▶ _Extracted information_:
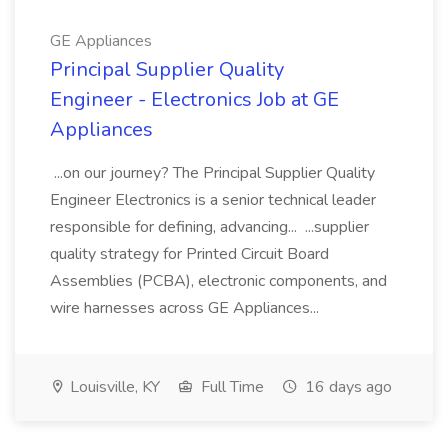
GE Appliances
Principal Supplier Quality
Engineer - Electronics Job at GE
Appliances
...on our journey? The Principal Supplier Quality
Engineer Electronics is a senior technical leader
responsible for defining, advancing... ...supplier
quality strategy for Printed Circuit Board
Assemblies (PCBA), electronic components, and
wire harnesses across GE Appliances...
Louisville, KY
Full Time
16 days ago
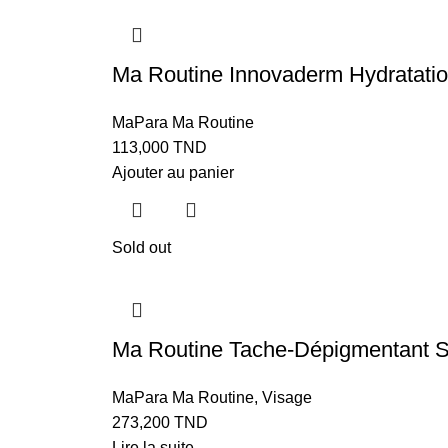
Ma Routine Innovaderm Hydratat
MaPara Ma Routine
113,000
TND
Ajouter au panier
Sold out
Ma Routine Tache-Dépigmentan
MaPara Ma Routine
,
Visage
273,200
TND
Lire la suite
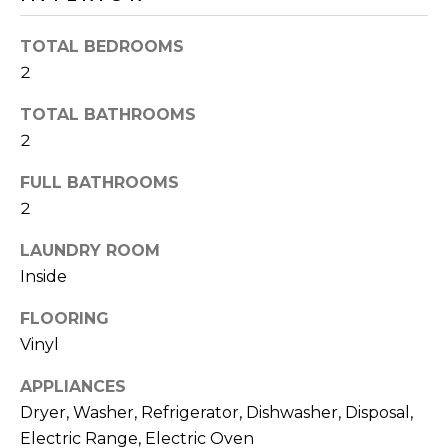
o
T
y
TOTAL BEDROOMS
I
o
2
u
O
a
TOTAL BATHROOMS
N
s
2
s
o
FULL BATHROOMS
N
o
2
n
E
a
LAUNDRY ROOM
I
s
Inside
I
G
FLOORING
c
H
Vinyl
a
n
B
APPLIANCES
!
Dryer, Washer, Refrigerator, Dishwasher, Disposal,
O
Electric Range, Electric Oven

...

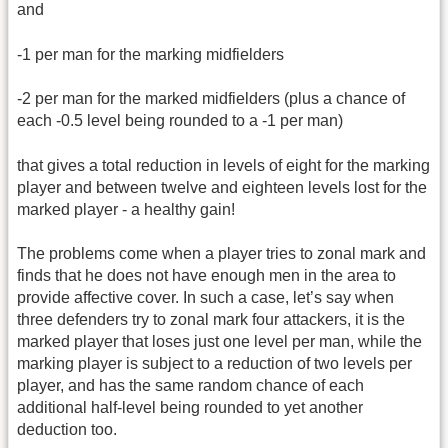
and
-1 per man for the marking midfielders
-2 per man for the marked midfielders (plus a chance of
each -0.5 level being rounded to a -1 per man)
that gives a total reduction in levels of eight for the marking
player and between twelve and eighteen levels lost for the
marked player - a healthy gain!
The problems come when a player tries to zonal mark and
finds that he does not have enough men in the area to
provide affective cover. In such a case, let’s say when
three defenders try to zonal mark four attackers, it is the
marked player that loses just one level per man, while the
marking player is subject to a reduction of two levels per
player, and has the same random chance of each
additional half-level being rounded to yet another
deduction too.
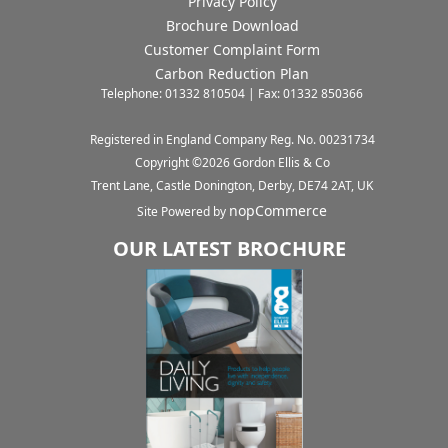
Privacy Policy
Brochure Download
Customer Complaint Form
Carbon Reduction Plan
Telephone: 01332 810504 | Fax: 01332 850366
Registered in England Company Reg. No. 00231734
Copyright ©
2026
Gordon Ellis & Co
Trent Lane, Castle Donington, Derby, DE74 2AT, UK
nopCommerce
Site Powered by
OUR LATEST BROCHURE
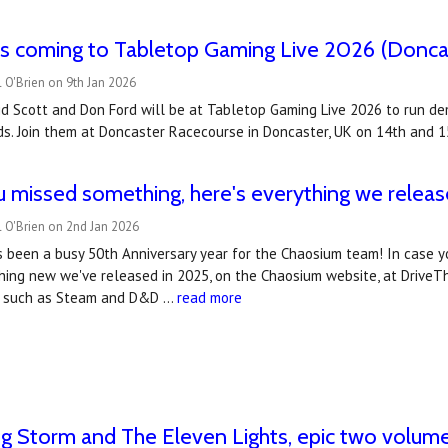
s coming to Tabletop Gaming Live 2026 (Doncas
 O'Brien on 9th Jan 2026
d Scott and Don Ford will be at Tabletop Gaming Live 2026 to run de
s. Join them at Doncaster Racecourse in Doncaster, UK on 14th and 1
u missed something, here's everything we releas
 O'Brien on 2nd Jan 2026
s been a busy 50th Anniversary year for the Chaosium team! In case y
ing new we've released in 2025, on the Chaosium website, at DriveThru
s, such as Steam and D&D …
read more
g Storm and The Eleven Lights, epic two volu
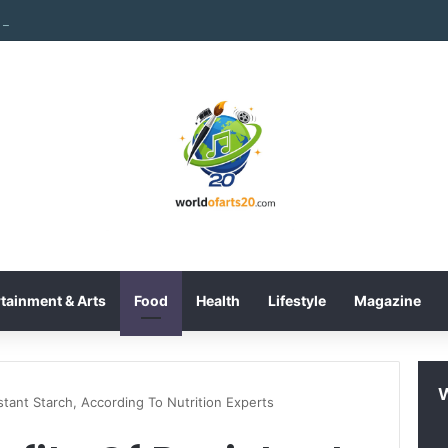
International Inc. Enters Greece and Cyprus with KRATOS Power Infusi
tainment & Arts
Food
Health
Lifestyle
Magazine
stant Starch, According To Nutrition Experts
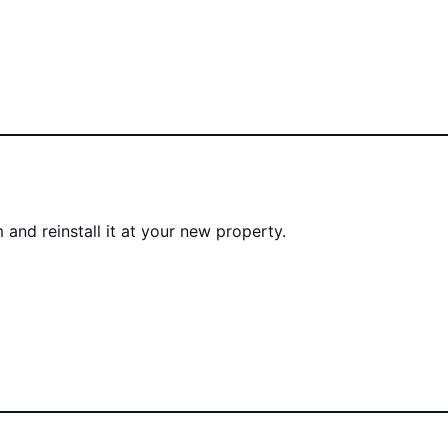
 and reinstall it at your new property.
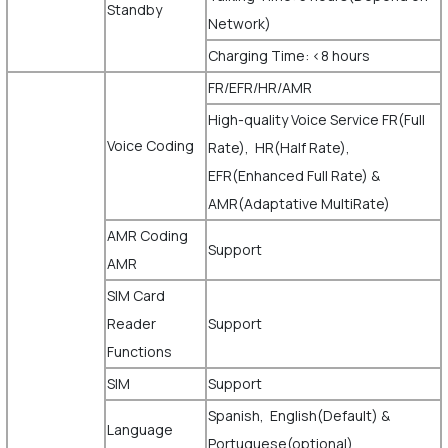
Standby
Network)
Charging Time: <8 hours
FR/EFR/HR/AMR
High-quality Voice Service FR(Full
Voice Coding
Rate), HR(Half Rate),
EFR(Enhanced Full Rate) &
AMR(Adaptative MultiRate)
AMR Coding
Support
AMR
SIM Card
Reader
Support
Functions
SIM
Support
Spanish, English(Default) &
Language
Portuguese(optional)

* * *

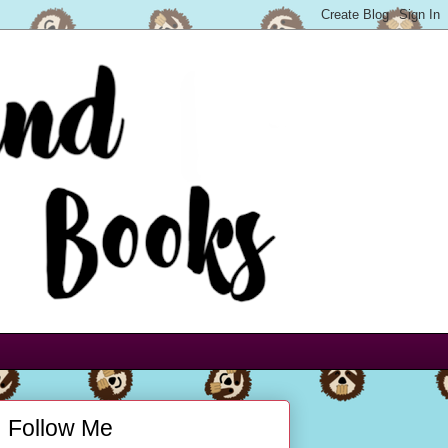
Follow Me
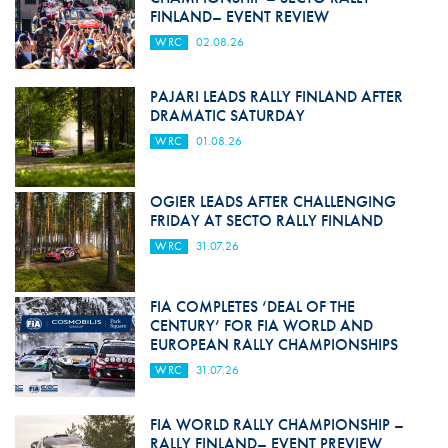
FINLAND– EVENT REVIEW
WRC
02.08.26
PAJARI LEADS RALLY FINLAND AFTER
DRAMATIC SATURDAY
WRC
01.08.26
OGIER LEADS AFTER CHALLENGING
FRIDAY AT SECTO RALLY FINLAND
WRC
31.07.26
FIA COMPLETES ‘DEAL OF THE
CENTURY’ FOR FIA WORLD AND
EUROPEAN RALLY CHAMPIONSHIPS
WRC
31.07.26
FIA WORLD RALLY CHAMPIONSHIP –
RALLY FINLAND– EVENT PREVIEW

▶ _Required action_: Please copy, exactly and with nothing else, the lines above beginning at the line that has "FIA COMPLETES ‘DEAL OF THE" and ending with the line that has "RALLY FINLAND– EVENT PREVIEW".

▶ _Reply to the task_:
FIA COMPLETES ‘DEAL OF THE
CENTURY’ FOR FIA WORLD AND
EUROPEAN RALLY CHAMPIONSHIPS
WRC
31.07.26
FIA WORLD RALLY CHAMPIONSHIP –
RALLY FINLAND– EVENT PREVIEW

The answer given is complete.